··· Data excerpts

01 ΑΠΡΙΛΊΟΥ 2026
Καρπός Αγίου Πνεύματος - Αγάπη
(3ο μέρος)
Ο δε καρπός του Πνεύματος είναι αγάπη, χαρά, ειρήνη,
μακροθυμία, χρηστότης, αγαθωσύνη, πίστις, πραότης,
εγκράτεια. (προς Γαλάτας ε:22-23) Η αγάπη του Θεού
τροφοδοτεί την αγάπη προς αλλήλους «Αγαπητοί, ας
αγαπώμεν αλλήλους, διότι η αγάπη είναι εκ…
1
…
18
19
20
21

······

All of the entries, from the first line to the last, should be duplicated exactly.

01 ΑΠΡΙΛΊΟΥ 2026
Καρπός Αγίου Πνεύματος - Αγάπη
(3ο μέρος)
Ο δε καρπός του Πνεύματος είναι αγάπη, χαρά, ειρήνη,
μακροθυμία, χρηστότης, αγαθωσύνη, πίστις, πραότης,
εγκράτεια. (προς Γαλάτας ε:22-23) Η αγάπη του Θεού
τροφοδοτεί την αγάπη προς αλλήλους «Αγαπητοί, ας
αγαπώμεν αλλήλους, διότι η αγάπη είναι εκ…
1
…
18
19
20
21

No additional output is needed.